2. Using config_hz 1000 with server or voluntary preemption, a similar issue occurs were the ethernet switch seems to fail, but I see no immediate error logs in the kernel message. Wireless again appears to be ok.
3. I can build a successful firmware using voluntary preemption and config_hz 250. The router seems stable using voluntary preemption. Perhaps using a custom HZ value (like 500) could be a workaround.
In my case I was hoping for mildly better behavior from QFQ, which I seem to be getting.
build_dir/toolchain-mips_r2_gcc-4.5-linaro_uClibc-0.9.32/linux/arch/arm/include/asm/param.h
But I may be wrong since I think that gets overwritten from source when building the kernel? I also tried to set config_hz_500=y and config_hz=500 in the relevant config files, but I’m not sure if they are sticking. Any help would be appreciated on how to actually change the default.
Anyways, enabling kernel timing stats debugging and installing powertop, I see there are about 400 “wakeups-from-idle per second” when doing minor browsing. Ath9k uses about 170 in idle. So I’d argue that we need just around 500Hz just to maintain responsiveness at least on the software side. I’m guessing that the interrupts can go much higher than the defined 500Hz though when required, because it shoots up to 2000-3000 (eth0) when doing a simple Samba transfer.
I’m not sure how the interrupts are related to the HZ or context switching though. It’s probably complicated.
One effect is that Samba transferring a bulk file from the local PC to the attached HDD much faster now, about 16MB/s vs. 12MB/s for the default HZ value. Idle times according to vmstat are also more accurate.
I’m actually just using openwrt trunk, not cerowrt. Is the cerowrt toolchain available for me to build? Then I can test QFQ.
How it affects latency? I’m not sure. Using the default QoS scripts with appropriate limits (txqueuelen, buffers, ECN, timestamps), a Netalyzer test looks the same. But then I’m not using your improved QoS scripts.

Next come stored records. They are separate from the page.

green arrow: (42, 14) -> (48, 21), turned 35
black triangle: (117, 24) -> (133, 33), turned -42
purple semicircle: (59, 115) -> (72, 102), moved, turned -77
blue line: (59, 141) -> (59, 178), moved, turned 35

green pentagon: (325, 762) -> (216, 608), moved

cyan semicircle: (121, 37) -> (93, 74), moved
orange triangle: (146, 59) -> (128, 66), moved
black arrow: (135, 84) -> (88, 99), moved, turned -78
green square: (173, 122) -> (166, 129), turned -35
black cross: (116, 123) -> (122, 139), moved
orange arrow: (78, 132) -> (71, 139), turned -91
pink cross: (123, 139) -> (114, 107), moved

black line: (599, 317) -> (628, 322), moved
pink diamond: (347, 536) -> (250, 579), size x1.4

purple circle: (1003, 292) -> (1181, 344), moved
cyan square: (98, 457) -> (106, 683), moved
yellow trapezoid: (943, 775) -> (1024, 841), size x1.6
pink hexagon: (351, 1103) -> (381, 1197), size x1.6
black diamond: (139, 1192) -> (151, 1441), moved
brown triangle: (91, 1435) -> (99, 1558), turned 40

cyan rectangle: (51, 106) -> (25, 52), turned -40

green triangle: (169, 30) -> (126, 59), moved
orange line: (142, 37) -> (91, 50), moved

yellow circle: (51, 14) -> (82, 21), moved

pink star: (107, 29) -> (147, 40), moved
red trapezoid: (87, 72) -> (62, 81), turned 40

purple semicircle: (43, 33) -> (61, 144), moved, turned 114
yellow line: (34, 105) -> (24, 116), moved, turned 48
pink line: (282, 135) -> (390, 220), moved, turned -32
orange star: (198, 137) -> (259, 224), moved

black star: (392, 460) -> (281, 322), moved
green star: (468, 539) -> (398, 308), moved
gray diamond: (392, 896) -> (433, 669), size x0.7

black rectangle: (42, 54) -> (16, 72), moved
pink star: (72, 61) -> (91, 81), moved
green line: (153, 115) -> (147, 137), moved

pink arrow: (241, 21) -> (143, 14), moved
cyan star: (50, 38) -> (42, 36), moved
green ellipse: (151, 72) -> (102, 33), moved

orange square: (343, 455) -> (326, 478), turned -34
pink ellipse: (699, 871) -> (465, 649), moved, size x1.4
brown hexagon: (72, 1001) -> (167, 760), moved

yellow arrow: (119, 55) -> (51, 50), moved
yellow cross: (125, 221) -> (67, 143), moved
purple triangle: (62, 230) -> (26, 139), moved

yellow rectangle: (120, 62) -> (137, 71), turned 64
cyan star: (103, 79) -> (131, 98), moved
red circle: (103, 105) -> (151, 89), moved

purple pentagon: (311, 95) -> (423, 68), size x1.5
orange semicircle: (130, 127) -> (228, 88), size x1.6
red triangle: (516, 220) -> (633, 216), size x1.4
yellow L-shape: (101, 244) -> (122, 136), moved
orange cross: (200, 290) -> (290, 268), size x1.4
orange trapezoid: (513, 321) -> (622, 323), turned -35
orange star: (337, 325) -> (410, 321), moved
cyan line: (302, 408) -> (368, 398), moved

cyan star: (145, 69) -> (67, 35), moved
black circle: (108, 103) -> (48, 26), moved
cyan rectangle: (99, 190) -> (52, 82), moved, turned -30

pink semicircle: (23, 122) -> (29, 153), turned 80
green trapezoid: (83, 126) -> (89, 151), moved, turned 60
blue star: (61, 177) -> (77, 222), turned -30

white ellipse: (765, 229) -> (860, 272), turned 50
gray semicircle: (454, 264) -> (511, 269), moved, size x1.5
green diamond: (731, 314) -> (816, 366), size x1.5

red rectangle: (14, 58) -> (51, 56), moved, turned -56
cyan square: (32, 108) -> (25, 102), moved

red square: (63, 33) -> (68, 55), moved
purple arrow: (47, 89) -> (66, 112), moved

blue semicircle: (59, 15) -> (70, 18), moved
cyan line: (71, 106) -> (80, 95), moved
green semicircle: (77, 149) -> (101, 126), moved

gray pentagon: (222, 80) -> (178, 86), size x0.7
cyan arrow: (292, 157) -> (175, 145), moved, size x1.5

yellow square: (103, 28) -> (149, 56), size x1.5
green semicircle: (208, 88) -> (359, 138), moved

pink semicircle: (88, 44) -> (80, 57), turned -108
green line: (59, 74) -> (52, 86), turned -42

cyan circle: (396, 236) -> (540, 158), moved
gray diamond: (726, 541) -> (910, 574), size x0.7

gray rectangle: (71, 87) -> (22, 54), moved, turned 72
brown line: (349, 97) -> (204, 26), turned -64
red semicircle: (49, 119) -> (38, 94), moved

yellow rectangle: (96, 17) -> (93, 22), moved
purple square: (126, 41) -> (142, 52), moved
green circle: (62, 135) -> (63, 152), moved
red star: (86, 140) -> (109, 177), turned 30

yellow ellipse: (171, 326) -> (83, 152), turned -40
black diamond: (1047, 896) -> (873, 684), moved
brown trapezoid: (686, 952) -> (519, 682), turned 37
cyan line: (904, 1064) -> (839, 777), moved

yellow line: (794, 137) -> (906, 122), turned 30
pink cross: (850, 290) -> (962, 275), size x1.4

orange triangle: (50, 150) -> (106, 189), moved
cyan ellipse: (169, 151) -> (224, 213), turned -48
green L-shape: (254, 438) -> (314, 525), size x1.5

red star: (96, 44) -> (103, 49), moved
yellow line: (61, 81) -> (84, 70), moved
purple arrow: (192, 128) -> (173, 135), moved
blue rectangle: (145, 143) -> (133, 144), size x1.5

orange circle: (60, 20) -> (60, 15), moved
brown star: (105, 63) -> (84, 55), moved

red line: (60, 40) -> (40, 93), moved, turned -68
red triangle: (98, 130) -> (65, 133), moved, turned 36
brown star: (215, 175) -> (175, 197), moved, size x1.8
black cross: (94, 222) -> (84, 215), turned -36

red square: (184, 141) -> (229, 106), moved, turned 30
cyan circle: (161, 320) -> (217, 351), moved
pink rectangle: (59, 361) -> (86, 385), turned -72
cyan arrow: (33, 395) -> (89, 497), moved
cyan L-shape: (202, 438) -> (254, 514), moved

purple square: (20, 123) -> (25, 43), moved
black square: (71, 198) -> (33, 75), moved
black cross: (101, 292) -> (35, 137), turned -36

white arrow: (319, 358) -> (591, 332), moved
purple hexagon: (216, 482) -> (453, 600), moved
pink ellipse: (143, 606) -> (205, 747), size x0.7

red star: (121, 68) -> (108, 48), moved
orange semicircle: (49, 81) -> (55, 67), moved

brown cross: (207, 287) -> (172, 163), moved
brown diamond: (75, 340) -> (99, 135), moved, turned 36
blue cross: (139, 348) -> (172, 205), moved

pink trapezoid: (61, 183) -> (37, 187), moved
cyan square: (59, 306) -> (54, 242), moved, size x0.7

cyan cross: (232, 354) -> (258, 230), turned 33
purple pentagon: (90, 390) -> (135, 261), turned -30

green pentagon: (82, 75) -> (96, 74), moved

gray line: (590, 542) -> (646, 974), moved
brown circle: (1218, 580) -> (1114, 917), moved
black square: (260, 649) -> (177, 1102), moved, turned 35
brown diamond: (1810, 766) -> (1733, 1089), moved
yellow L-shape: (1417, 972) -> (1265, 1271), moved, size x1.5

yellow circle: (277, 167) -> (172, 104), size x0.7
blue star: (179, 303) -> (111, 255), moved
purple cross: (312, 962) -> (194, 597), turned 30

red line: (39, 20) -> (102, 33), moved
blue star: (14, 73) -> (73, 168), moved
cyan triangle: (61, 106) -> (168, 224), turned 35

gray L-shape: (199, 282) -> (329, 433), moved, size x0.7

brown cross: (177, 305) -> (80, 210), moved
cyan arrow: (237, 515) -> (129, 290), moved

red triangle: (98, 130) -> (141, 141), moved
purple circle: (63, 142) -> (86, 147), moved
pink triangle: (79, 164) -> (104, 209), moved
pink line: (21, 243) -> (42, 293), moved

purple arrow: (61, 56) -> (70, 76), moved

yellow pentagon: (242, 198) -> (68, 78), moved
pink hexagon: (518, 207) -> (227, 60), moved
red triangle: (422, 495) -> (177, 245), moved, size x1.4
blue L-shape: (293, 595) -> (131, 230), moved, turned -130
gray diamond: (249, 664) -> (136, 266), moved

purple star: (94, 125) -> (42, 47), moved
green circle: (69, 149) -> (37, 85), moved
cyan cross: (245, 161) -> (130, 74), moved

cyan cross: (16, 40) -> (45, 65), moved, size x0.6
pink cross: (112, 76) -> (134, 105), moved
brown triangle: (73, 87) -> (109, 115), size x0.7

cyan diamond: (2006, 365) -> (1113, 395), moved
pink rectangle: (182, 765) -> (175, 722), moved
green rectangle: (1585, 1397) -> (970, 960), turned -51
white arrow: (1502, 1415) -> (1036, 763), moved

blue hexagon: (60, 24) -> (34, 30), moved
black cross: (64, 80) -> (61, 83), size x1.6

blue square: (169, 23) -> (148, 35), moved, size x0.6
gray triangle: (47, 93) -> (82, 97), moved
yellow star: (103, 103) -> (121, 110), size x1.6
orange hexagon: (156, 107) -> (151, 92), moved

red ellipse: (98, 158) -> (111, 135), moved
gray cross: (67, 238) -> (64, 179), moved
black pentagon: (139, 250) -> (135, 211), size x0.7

Let me know how I can help.
I’m engaged in pushing up the good stuff into openwrt as fast as I can, so others can fiddle with the good stuff (like QFQ) there. I probably won’t be done doing that until after Christmas. (needed-for-me-to-cleanup-and-submit patches are the latest iproute2, and QFQ added to the kernel scheduler packages)
Your results with samba are pretty interesting. My assumption is that the samba daemon is waking up more often than it would otherwise….
Is this samba 3.0 or 3.6? I just pushed samba 3.6.1 into the ceropackages repo (which is largely buildable from normal openwrt, all you have to do is add it to your feeds.conf, and select the package in it)
“default QoS scripts with appropriate limits (txqueuelen, buffers, ECN, timestamps”
I note that almost universally I’m getting better shaping results from very small tx rings - 4 in cerowrt’s case. I also set the openrd (an arm platform) as low as they would go - 20 - and would like to go lower in that case.
Overall I’d take my limited benchmark with a big grain of salt. It would seem it’s limited by the CPU and the scheduler giving the smbd process enough time (also giving the USB interface enough time). I also tried setting the TCP TOS for samba to TCP_CORK since I was doing mainly bulk transfers.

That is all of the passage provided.